Count the lines below that carry the word "fost". Answer with that number alone.

Saved data entries:
================================

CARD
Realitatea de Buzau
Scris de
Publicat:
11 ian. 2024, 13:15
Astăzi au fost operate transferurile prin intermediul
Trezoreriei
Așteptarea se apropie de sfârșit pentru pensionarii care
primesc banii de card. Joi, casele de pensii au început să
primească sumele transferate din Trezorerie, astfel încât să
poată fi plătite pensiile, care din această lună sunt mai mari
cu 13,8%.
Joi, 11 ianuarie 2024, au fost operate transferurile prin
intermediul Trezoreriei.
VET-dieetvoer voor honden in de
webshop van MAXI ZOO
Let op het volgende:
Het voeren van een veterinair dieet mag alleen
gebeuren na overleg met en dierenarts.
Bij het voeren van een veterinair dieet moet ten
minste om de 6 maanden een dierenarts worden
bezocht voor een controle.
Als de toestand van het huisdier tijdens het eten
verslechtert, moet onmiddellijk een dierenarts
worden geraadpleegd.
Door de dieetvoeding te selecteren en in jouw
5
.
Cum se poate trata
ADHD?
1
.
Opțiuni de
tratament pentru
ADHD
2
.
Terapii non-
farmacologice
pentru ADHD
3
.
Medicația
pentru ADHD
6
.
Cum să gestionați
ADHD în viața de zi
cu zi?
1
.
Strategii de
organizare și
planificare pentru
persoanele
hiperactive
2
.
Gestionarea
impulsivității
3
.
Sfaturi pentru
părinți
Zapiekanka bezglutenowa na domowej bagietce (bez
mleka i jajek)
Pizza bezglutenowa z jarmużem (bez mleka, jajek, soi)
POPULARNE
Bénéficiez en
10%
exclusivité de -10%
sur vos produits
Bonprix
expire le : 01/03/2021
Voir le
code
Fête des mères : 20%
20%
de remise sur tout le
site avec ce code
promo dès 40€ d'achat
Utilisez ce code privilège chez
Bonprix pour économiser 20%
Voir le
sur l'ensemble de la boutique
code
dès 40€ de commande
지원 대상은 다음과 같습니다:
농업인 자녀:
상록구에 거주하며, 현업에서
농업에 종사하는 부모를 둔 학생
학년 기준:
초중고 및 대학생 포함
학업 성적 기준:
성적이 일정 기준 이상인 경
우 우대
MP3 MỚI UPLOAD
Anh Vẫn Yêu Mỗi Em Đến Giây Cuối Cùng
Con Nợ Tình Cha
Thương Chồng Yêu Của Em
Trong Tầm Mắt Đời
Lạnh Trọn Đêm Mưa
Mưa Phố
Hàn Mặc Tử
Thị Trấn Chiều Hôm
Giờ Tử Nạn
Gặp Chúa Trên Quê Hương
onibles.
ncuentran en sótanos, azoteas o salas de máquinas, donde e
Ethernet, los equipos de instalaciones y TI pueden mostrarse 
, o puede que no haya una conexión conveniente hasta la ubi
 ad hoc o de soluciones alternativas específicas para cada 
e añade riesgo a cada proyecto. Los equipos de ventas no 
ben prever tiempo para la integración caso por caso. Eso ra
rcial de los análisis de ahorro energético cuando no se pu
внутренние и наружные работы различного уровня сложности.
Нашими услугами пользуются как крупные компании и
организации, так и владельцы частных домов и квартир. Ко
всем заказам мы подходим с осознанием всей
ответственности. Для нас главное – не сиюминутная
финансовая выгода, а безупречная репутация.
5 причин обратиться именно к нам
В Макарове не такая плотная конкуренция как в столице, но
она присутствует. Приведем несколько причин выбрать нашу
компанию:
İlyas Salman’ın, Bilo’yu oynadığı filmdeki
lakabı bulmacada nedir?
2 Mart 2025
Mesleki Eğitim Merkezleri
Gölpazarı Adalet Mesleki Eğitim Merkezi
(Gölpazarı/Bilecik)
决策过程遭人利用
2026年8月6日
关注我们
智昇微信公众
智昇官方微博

================================

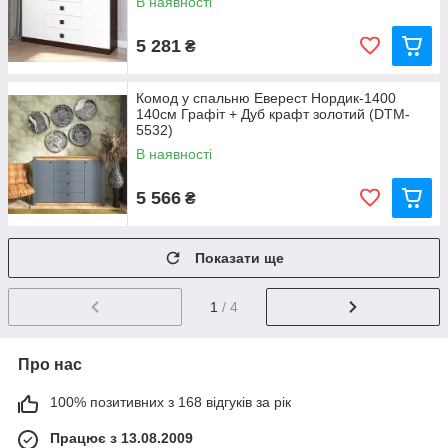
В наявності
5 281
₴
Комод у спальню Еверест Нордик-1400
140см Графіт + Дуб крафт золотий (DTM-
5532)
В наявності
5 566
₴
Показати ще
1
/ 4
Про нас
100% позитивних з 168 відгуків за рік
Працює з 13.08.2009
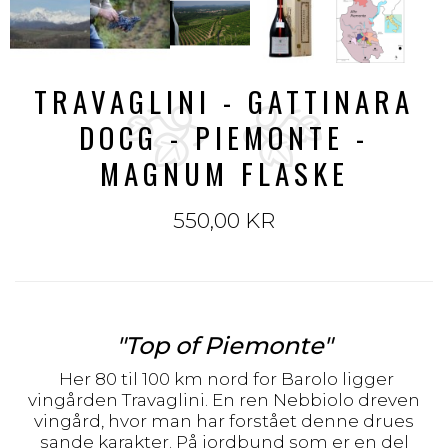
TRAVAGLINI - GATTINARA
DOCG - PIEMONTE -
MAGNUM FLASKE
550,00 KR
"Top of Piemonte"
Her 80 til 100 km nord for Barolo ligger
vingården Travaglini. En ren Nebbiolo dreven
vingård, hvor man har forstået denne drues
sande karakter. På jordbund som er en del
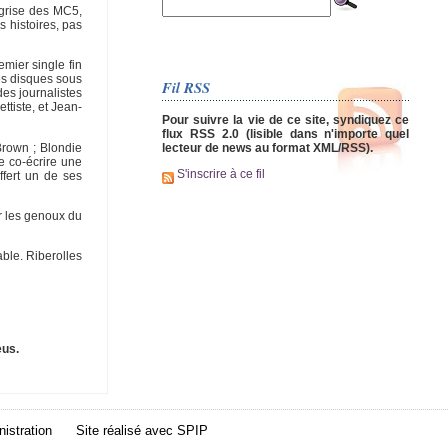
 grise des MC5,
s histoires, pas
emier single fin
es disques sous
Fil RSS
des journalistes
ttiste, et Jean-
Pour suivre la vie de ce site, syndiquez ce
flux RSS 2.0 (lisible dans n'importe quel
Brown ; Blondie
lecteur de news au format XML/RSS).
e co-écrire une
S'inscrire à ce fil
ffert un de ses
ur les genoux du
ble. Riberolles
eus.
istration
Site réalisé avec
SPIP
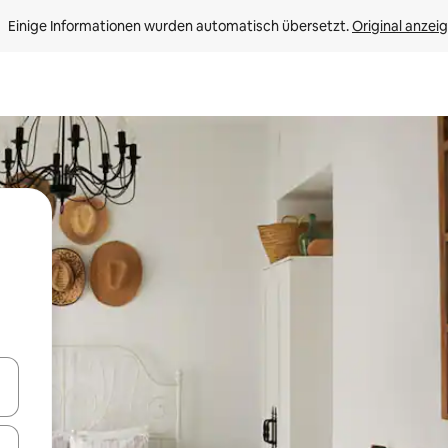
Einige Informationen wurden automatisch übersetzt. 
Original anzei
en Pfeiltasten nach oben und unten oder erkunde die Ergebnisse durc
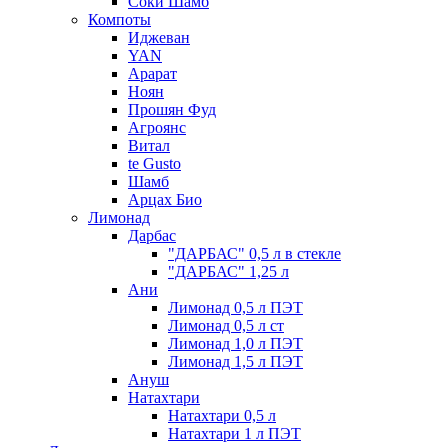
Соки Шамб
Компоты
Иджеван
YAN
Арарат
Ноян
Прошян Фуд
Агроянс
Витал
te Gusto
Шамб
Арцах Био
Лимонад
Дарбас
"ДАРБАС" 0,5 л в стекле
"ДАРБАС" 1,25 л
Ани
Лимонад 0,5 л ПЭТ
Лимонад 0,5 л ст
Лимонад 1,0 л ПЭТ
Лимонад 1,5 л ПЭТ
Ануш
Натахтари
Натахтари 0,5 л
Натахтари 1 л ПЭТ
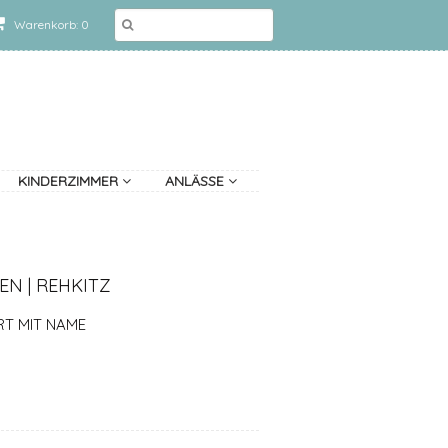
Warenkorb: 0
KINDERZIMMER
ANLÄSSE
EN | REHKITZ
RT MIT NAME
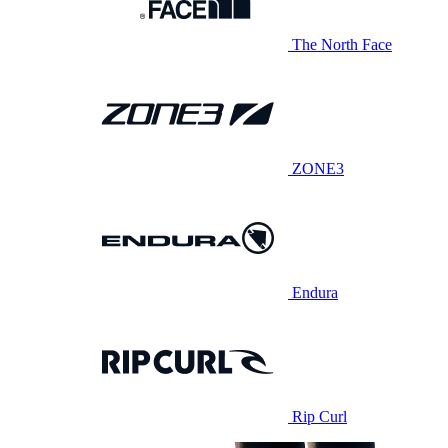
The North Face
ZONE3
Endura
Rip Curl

================================

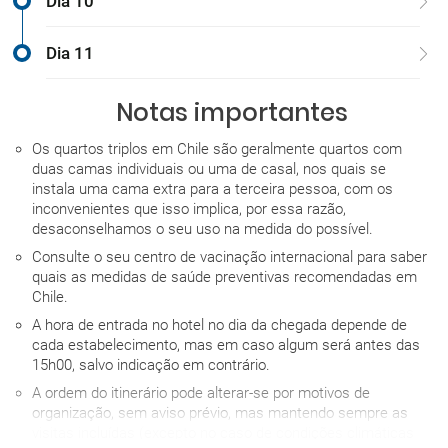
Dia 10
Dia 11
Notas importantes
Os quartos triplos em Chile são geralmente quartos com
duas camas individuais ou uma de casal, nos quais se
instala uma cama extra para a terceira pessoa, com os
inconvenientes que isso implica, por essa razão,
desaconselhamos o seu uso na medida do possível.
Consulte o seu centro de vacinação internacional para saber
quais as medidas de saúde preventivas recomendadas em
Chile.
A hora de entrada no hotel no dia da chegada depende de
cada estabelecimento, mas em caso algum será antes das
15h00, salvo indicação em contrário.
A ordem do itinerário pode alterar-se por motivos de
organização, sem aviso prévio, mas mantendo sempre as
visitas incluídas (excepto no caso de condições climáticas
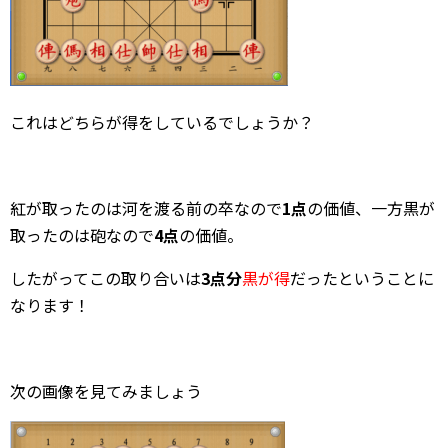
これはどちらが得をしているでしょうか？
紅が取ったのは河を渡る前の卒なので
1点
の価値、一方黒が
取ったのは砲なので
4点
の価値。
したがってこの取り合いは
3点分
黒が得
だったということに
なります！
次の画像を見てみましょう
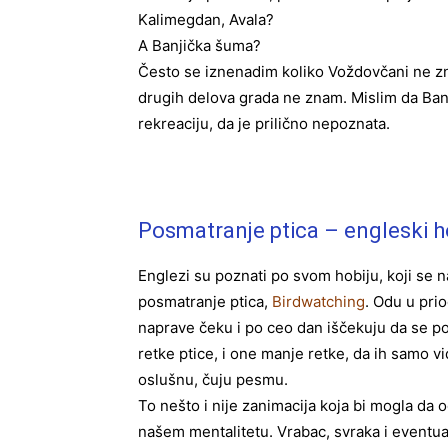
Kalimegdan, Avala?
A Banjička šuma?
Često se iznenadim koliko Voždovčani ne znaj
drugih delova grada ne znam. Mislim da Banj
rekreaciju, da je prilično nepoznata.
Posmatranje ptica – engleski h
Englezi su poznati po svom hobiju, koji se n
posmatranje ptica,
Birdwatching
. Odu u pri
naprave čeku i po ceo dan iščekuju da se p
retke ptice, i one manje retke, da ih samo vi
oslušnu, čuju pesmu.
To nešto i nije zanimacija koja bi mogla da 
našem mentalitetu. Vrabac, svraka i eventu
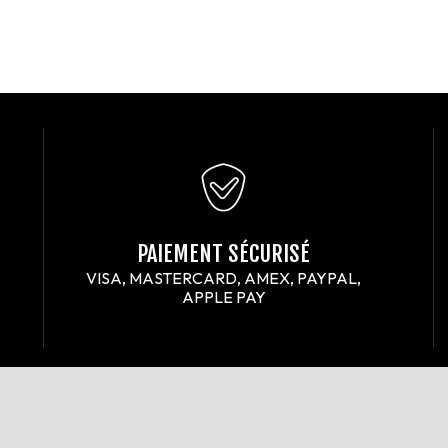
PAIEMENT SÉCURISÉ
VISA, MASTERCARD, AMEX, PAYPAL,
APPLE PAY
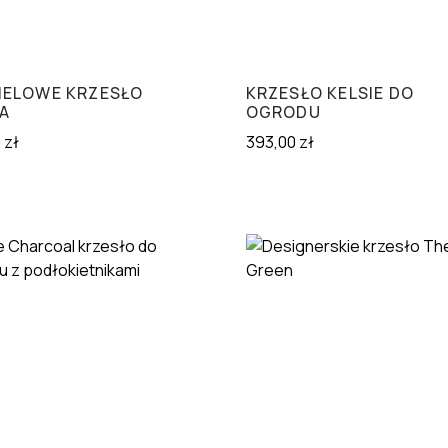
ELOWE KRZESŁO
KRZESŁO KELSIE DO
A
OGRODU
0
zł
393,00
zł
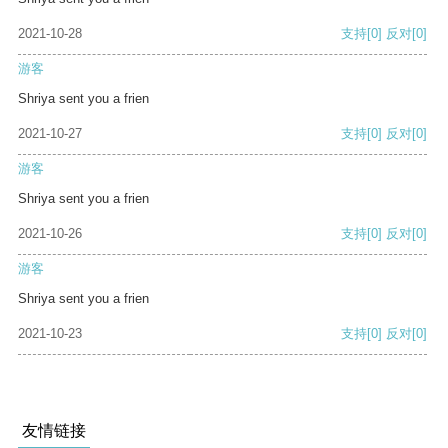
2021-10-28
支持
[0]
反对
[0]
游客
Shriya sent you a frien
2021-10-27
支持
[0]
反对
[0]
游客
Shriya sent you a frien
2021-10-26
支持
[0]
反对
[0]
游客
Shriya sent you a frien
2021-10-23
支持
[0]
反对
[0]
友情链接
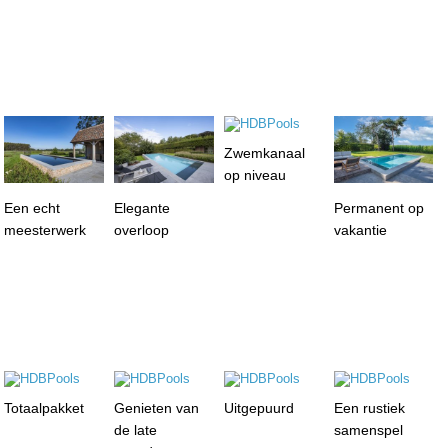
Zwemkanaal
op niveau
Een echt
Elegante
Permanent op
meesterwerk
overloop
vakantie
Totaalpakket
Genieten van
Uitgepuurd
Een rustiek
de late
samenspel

================================

Reply to the task: 2